In total, you would get 10 tokens for this generation, meaning 10 forward passes.
Instead, we can generate the entire box in parallel, meaning we can reduce this to two steps:
[1:<ref>crop tool</ref>][2:<box><130><647><190><707></box>]
So the first step determines the box referent and the second step determines the box coordinates.
They enable this by converting all of their data into 6-token blocks during training. This looks like:
[1: <ref> crop tool </ref> [null] [null]]
[2: <box> <130> <647> <190> <707> </box>]
[3: <im_end> [null] [null] [null] [null] [null]]
Note the inserted [null] tokens, which ensure that the MTP head is predicting a consistent number of tokens at each timestep. So they can chunk variable-length inputs into fixed-length chunks.
Hybrid Mode
Super interesting: the parallel decoding step can be unreliable (e.g., if your label is more than 4 tokens, perhaps, and the model screws up). Then the MTP head will be forced to predict cross-box tokens, which it’s not trained to do.
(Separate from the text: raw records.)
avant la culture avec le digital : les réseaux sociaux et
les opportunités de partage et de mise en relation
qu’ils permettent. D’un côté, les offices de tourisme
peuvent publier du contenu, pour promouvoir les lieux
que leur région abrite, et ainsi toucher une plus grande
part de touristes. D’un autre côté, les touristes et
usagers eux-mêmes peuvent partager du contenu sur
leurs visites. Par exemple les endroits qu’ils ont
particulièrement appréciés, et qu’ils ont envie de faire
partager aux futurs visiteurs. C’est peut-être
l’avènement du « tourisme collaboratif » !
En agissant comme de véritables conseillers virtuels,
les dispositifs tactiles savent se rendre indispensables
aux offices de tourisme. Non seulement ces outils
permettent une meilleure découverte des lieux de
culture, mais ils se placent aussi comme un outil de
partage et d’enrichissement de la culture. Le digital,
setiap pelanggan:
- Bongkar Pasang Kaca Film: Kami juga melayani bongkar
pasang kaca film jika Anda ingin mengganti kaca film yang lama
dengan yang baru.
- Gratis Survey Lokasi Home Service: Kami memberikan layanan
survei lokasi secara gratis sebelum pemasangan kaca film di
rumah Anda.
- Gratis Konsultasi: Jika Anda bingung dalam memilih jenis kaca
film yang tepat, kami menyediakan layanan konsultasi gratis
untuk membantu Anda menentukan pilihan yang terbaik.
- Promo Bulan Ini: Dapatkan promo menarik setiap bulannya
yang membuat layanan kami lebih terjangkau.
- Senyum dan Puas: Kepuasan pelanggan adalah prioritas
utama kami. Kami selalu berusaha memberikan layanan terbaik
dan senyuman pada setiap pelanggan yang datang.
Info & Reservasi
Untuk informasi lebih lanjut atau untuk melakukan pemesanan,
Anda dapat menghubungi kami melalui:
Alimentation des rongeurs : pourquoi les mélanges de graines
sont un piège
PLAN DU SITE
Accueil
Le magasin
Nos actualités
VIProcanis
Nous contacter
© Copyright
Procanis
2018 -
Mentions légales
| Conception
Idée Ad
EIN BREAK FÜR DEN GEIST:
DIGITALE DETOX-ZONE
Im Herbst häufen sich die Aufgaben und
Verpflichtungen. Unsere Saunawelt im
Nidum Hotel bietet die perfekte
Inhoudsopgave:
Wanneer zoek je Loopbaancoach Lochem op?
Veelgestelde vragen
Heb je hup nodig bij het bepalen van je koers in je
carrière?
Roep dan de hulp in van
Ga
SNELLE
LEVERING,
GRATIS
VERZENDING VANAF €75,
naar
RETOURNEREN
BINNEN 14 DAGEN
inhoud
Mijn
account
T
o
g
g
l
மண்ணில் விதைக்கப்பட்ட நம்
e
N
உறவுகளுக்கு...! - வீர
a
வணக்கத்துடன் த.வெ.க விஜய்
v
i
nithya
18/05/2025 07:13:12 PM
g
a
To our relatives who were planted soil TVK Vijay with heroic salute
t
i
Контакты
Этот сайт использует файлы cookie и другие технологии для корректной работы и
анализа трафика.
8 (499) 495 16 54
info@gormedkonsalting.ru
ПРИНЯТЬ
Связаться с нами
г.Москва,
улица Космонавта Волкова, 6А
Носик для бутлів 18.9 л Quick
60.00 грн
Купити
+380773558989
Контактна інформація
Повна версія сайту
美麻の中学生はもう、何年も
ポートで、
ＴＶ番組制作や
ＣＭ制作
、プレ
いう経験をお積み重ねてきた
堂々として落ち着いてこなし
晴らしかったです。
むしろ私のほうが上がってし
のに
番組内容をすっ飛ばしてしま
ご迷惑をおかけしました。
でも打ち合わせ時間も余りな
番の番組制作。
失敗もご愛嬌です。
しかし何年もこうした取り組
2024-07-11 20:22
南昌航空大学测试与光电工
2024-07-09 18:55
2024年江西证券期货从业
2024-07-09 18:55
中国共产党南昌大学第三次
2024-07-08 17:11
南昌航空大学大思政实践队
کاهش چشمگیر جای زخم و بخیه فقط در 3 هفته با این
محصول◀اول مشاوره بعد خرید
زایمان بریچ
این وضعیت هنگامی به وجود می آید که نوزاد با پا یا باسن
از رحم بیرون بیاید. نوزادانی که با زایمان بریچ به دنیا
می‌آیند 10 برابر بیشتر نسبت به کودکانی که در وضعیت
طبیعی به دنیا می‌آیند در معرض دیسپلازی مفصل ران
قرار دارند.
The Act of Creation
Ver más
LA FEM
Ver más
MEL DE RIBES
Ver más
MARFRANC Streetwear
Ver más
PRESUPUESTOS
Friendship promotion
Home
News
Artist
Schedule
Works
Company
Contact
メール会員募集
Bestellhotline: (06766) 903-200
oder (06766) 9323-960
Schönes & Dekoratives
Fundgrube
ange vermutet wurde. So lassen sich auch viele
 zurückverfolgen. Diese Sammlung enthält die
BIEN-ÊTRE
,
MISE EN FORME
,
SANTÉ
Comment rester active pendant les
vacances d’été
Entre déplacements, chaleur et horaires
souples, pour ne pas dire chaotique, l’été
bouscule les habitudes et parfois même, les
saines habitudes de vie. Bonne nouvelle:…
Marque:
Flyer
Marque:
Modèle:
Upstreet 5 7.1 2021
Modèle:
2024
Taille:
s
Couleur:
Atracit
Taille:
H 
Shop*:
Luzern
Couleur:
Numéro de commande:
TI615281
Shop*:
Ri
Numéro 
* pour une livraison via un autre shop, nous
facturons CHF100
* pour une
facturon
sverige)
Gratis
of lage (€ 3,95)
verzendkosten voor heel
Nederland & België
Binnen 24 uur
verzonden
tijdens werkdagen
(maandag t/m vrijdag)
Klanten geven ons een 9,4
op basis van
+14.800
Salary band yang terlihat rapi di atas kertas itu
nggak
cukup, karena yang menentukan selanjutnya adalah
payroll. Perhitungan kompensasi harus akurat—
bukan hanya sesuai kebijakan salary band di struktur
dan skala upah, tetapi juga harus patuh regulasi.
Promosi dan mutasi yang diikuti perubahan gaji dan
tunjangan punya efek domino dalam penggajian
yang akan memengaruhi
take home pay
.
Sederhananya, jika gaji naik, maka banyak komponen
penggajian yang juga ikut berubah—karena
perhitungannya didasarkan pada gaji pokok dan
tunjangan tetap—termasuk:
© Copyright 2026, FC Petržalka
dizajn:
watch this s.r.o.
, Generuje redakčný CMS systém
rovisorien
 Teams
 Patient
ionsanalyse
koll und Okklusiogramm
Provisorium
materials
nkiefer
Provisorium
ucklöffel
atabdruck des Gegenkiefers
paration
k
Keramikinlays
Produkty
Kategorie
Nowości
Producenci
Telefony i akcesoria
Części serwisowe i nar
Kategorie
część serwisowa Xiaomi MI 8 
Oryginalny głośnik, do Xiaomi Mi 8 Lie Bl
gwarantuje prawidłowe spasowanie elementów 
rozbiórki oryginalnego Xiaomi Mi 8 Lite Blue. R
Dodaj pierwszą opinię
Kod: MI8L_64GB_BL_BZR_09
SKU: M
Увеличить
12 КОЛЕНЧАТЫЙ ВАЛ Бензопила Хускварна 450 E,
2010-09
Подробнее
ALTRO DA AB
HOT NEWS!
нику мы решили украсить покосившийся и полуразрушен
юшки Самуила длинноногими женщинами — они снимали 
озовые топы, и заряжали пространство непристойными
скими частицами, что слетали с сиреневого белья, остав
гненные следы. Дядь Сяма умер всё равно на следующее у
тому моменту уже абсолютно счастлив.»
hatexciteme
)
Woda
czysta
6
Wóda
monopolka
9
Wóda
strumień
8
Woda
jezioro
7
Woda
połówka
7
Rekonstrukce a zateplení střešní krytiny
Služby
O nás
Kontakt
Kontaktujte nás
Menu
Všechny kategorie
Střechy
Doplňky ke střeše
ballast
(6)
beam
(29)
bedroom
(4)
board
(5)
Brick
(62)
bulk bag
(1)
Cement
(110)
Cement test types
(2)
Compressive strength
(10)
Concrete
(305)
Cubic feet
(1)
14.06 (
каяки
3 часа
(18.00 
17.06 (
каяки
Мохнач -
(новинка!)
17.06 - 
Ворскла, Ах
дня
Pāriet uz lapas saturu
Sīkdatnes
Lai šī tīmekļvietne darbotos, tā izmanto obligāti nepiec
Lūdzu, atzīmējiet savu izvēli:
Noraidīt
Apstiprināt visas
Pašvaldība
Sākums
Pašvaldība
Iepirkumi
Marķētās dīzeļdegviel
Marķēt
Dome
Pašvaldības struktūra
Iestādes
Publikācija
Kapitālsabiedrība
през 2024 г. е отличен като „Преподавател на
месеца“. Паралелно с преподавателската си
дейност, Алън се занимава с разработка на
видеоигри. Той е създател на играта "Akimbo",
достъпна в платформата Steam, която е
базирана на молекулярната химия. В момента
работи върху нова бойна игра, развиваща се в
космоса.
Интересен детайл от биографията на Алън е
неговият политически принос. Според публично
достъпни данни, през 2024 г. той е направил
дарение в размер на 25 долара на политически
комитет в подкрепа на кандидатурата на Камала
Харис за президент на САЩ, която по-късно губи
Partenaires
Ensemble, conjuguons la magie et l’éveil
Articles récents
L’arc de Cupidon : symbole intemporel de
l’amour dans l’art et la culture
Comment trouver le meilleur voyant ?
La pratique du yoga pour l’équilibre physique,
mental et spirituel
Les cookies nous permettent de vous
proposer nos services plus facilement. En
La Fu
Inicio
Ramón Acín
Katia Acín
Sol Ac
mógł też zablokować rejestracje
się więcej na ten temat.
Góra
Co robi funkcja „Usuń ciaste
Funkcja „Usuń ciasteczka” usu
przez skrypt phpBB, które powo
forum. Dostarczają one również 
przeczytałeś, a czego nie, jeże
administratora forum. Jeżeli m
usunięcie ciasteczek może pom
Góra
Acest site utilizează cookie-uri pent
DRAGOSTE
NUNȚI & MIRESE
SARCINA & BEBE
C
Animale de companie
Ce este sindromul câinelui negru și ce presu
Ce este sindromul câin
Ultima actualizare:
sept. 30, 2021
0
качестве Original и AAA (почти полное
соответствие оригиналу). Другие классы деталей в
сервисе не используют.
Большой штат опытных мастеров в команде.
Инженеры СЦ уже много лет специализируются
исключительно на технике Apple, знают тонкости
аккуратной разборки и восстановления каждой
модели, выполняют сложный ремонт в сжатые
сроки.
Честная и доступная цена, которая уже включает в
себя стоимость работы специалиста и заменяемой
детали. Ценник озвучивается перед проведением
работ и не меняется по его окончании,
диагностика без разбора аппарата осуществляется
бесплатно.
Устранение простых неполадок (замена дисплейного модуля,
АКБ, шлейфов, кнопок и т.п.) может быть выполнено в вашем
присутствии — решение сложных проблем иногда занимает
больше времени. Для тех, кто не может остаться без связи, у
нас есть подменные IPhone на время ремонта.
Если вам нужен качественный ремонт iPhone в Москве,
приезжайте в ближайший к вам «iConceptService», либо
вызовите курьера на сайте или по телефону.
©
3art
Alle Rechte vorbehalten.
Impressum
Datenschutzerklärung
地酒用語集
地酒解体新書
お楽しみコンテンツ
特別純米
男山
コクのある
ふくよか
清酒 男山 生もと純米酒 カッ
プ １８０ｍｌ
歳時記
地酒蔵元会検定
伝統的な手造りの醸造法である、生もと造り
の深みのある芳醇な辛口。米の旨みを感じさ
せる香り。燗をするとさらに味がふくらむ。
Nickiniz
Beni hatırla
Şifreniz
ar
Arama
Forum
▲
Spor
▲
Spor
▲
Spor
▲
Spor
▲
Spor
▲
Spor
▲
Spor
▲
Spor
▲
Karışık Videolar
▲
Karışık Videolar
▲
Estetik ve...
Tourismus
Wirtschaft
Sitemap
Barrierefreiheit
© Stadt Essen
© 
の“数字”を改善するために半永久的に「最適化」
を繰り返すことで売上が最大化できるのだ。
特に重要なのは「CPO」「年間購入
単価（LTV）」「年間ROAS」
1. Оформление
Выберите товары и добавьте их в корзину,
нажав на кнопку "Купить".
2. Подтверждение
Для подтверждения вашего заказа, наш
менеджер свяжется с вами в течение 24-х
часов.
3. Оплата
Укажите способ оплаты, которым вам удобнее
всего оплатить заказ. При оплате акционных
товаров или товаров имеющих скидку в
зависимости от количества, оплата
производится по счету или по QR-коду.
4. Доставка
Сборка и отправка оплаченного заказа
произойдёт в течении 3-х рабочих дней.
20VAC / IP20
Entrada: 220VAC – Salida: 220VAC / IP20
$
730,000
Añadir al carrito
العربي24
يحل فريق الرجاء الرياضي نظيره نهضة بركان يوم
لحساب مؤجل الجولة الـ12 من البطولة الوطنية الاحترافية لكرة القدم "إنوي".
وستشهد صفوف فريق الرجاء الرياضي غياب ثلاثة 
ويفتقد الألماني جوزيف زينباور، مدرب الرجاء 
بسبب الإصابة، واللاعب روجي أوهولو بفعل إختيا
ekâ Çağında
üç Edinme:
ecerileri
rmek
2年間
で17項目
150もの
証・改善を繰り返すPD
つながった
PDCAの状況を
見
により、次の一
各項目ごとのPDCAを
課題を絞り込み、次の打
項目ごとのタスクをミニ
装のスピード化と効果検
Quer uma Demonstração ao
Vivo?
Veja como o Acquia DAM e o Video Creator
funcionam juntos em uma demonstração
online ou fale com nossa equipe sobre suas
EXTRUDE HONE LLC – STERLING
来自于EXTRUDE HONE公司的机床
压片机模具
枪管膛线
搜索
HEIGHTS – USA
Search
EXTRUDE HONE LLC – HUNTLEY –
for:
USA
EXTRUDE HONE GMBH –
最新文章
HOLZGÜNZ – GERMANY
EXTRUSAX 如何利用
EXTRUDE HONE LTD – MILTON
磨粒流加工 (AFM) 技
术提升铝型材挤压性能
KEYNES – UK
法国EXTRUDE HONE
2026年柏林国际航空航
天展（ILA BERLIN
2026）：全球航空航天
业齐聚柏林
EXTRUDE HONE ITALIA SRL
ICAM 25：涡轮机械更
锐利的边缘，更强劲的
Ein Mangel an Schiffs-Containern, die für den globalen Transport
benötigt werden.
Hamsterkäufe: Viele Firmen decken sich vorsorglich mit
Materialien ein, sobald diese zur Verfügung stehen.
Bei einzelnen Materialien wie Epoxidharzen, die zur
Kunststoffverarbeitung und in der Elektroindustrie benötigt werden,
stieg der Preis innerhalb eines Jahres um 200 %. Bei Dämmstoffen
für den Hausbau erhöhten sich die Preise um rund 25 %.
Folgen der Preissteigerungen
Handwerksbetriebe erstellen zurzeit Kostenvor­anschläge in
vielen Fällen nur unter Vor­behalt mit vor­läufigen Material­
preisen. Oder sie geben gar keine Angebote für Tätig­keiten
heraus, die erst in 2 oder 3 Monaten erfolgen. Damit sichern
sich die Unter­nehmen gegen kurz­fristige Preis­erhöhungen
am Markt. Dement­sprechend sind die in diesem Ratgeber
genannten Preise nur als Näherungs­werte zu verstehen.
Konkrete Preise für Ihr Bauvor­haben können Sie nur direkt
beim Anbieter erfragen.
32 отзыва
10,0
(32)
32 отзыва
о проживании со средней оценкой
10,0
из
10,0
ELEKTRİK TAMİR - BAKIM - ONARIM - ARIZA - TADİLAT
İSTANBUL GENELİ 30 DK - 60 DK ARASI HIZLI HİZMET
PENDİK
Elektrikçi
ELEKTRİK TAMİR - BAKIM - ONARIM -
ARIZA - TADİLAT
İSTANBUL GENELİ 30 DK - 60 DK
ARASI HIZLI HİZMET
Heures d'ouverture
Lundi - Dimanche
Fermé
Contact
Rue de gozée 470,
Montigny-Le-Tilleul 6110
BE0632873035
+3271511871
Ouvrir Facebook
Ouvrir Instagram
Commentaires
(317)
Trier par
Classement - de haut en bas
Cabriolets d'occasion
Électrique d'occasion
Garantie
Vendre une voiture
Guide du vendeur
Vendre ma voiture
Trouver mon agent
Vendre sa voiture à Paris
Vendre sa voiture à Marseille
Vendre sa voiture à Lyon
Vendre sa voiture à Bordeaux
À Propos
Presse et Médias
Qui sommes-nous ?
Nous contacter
To account for this, they build a “hybrid mode” as a sort of pressure relief valve, which lets the model fall back to the slow, full autoregressive prediction task for as little as a single block.
Model and Training Details
The core model is based on Qwen2.5 with Moon-ViT. The multitoken blocks have bidirectional attention.
Block Representation
- Normalize the token coordinates to
[0, 1000] - Boxes are represented by upper-left and lower-right coordinates
- Group boxes under the same label (only predict the
<ref>block once) - Convert to a sequence of blocks
They also have 4 block types:
- Semantic Block: indicates the type:
<ref> crop tool </ref> [null] [null], splitting across blocks for long labels - Box Block: indicates the box itself:
<box> <130> <647> <190> <707> </box> - Negative Block: indicates the absence of an object ``
- End Block: indicates the end of generation
<im_end> [null] [null] [null] [null] [null]
Dataset
12M unique images with 138M natural language queries, totaling 785M bounding boxes. They combine several open source datasets like Flickr30k Entities, gRefCOCO, RefCOCO, etc.